Lucia Halstrom was like any other healthy 8-year-old. She liked playing with friends, being active and spending time with her family.
When Lucia [pronounced Loosha] was in kindergarten, and again in first grade, she suffered seizure-like episodes, but both times she was taken to a hospital and tests came back clear. On May 1, 2014, Lucia came home from school and asked her mom, Amy, if she could visit a friend at a neighbor’s house. A few minutes later, the friend appeared at the Halstroms’ door and told Amy that Lucia was hurt. Like any mom, Amy thought it was a bad fall or accident. But moments later she saw that Lucia hadn’t made it to her friend’s house; she was face down in the bedrock of the yard and unconscious.
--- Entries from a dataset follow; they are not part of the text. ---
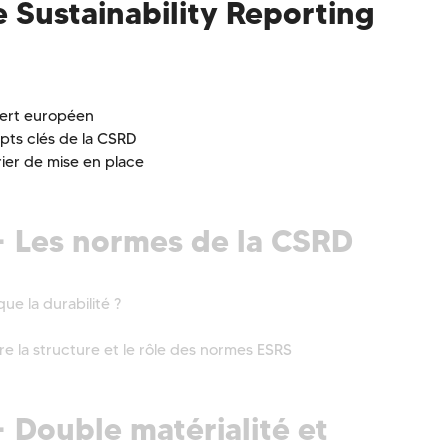
 Sustainability Reporting
vert européen
pts clés de la CSRD
rier de mise en place
· Les normes de la CSRD
que la durabilité ?
e la structure et le rôle des normes ESRS
· Double matérialité et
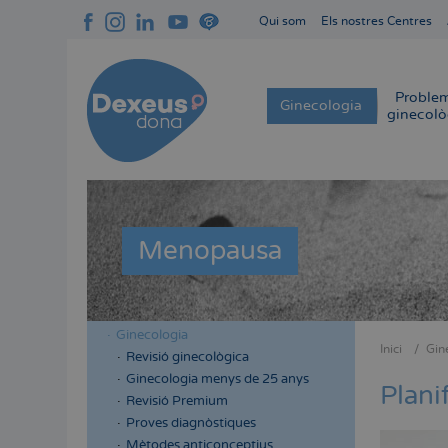
Vés
Qui som
Els nostres Centres
al
Navegación
contingut
superior
cabecera
Proble
Navegación
Ginecologia
ginecolò
principal
Menopausa
Ginecologia
Menú
Menú
Inici
Gin
Revisió ginecològica
Fil
lateral
lateral
Ginecologia menys de 25 anys
d'Aria
Plani
cabecera
principal
Revisió Premium
Proves diagnòstiques
Mètodes anticonceptius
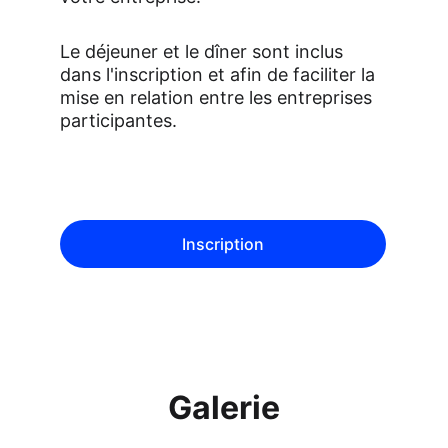
Le déjeuner et le dîner sont inclus 
dans l'inscription et afin de faciliter la 
mise en relation entre les entreprises 
participantes.
Inscription
Galerie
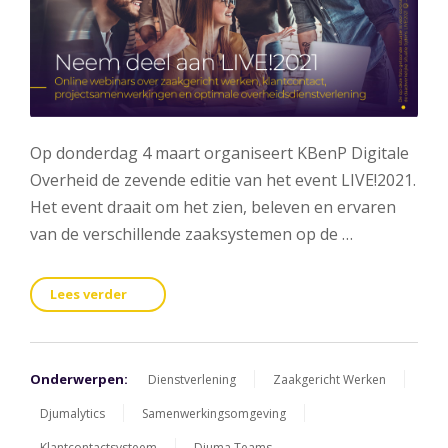
Op donderdag 4 maart organiseert KBenP Digitale
Overheid de zevende editie van het event LIVE!2021.
Het event draait om het zien, beleven en ervaren
van de verschillende zaaksystemen op de …
Lees verder
Onderwerpen:
Dienstverlening
Zaakgericht Werken
Djumalytics
Samenwerkingsomgeving
Klantcontactsysteem
Djuma Teams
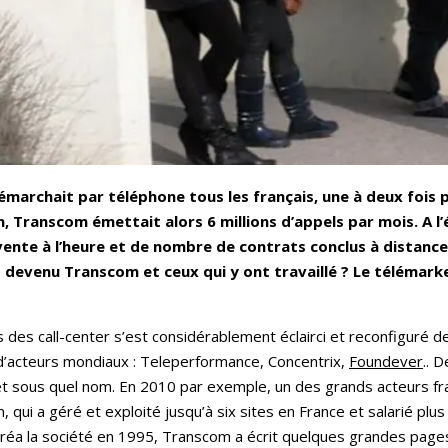
émarchait par téléphone tous les français, une à deux fois
in, Transcom émettait alors 6 millions d’appels par mois. A l
vente à l’heure et de nombre de contrats conclus à distanc
 devenu Transcom et ceux qui y ont travaillé ? Le télémarket
des call-center s’est considérablement éclairci et reconfiguré de
’acteurs mondiaux : Teleperformance, Concentrix,
Foundever
.. 
uoi et sous quel nom. En 2010 par exemple, un des grands acteurs 
, qui a géré et exploité jusqu’à six sites en France et salarié p
i créa la société en 1995, Transcom a écrit quelques grandes page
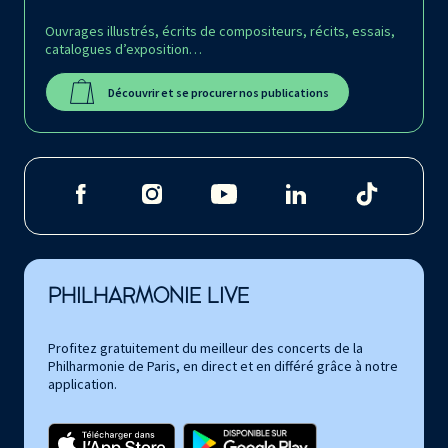
Ouvrages illustrés, écrits de compositeurs, récits, essais,
catalogues d’exposition…
Découvrir et se procurer nos publications
PHILHARMONIE LIVE
Profitez gratuitement du meilleur des concerts de la
Philharmonie de Paris, en direct et en différé grâce à notre
application.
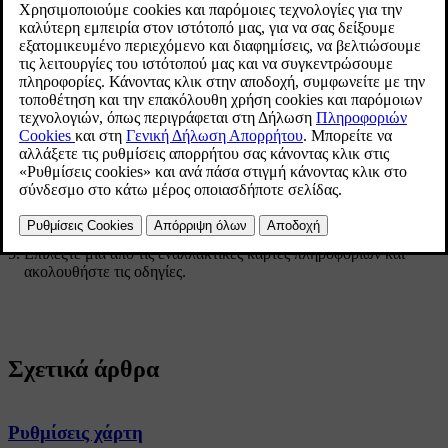
Ενημερώθηκε 19/10/2021
Πατήστε το κουμπί
Μπροστά
.
Πατήστε το κουμπί
POI
.
Τα σημεία POI κατά τη διαδρομή εμφανίζονται βάσει
απόστασης.
Όταν στην ίδια περιοχή υπάρχουν αρκετά σημεία POI,
εμφανίζονται ως ομάδα. Πατήστε στην ομάδα για να εμφανιστεί
λίστα με τα σημεία POI.
Επιλέξτε ένα σημείο POI.
Επιλέξτε μία από τις εναλλακτικές κάρτες πληροφοριών και
ακολουθήστε τις οδηγίες.
Σχετικά άρθρα
Ρυθμίσεις χάρτη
She had gone into sudden cardiac arrest.
They called 911, and Amy started CPR. When first responders arrived, they used an automated external defibrillator (AED) to shock Lucia’s heart. The ambulance took her to a nearby hospital, and shortly after brought her to Children’s Hospitals and Clinics of Minnesota. Lucia’s dad, Kurt, had been away on a business trip when he got a call from Amy on her way to the hospital, and he worked furiously to get home and see his daughter.
For five days, Lucia was in a medically induced coma and on a ventilator. An MRI showed that Lucia had experienced significant brain damage due to a lack of oxygen. Amy remembers seeing pain in the doctor’s eyes as he told them that Lucia would most likely never communicate again except through her eyes and wouldn’t be able to breathe or swallow on her own. They hoped and prayed for a miracle.
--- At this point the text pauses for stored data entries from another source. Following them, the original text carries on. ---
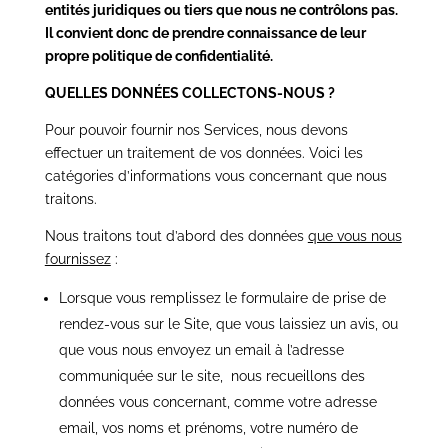
entités juridiques ou tiers que nous ne contrôlons pas.
Il convient donc de prendre connaissance de leur
propre politique de confidentialité.
QUELLES DONNÉES COLLECTONS-NOUS ?
Pour pouvoir fournir nos Services, nous devons
effectuer un traitement de vos données. Voici les
catégories d’informations vous concernant que nous
traitons.
Nous traitons tout d’abord des données
que vous nous
fournissez
:
Lorsque vous remplissez le formulaire de prise de
rendez-vous sur le Site, que vous laissiez un avis, ou
que vous nous envoyez un email à l’adresse
communiquée sur le site,
nous recueillons des
données vous concernant, comme votre adresse
email, vos noms et prénoms, votre numéro de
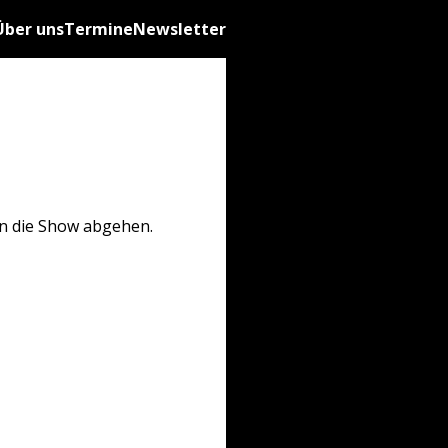
Über uns
Termine
Newsletter
en die Show abgehen.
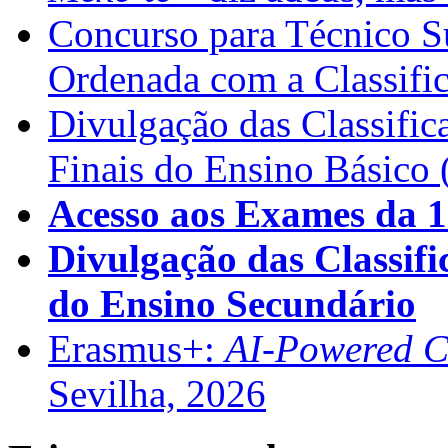
Concurso para Técnico Su
Ordenada com a Classifi
Divulgação das Classific
Finais do Ensino Básico 
Acesso aos Exames da 1
Divulgação das Classifi
do Ensino Secundário
Erasmus+:
AI-Powered Co
Sevilha, 2026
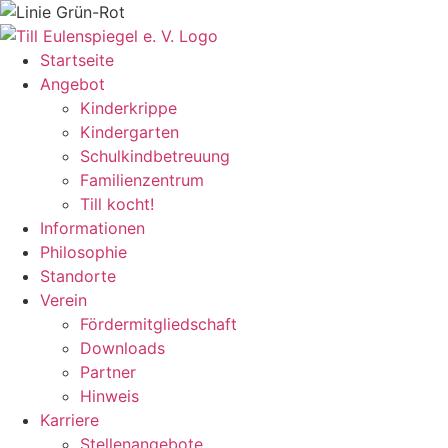
Zum
Inhalt
springen
Startseite
Angebot
Kinderkrippe
Kindergarten
Schulkindbetreuung
Familienzentrum
Till kocht!
Informationen
Philosophie
Standorte
Verein
Fördermitgliedschaft
Downloads
Partner
Hinweis
Karriere
Stellenangebote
Then, about 24 hours after the MRI, Lucia began breathing on her own. She also started talking, slowly – at first what she was saying didn’t make sense, but she progressed to speaking full sentences, reading and understanding things.
“Lucia has always been strong-willed and persistent, doing things her own way,” Amy said. While they were in the hospital, Lucia’s brother, Jonathon, explained to Amy, “I knew why God made Lucia the way she is.”
Amy, Kurt and Jonathon stayed at the Ronald McDonald House inside the hospital during Lucia’s stay so they could be close to her. After 16 days, Lucia was discharged. They still didn’t know what caused her sudden cardiac arrest, but she had an implantable defibrillator inserted and was on medication. About two months after her hospitalization, she was back to baseline, physically and cognitively.
In July 2014, genetic testing results revealed that Lucia suffered from catecholaminergic polymorphic ventricular tachycardia, or CPVT. People with CPVT have an abnormal heart rhythm, which can lead to fast and irregular heartbeats called ventricular tachycardia. Sometimes, ventricular tachycardia episodes cause headaches, dizziness or fainting – the seizure-like episodes Lucia had experienced. Ventricular tachycardia episodes can make the heart stop beating, as it did in Lucia’s case. CPVT often goes undetected, as it is only discovered through genetic testing. It’s treatable, but unfortunately it often goes unrecognized until cardiac arrest or death. Jonathon was tested, too, and his results came back clear.
Once Lucia got the diagnosis, doctors worked with her to develop a treatment plan. She wouldn’t be able to participate in activities or sports that raise her heart rate and adrenaline, so she took up golf and has become a champion golfer at her local course. She still can downhill ski, as long as she takes it slow and easy and wears a helmet with a sticker that specifies to call 911 if she has a cardiac issue. She loves to be with her friends, read, play the clarinet and do things like any other kid.
The Halstroms take time to give back through the American Heart Association and Children’s Minnesota, speaking at events and participating in the HeartBeat 5000 run/walk. Their school now teaches sixth-graders CPR and how to use an AED, recognizing how important those first few moments are after someone suffers cardiac arrest.
Lucia is able to live a full life, but she knows her limitations.
“She does what she has to in order to be able to do the things she loves,” Amy said. “She follows the rules.”
Today, Lucia isn’t just alive – she’s thriving.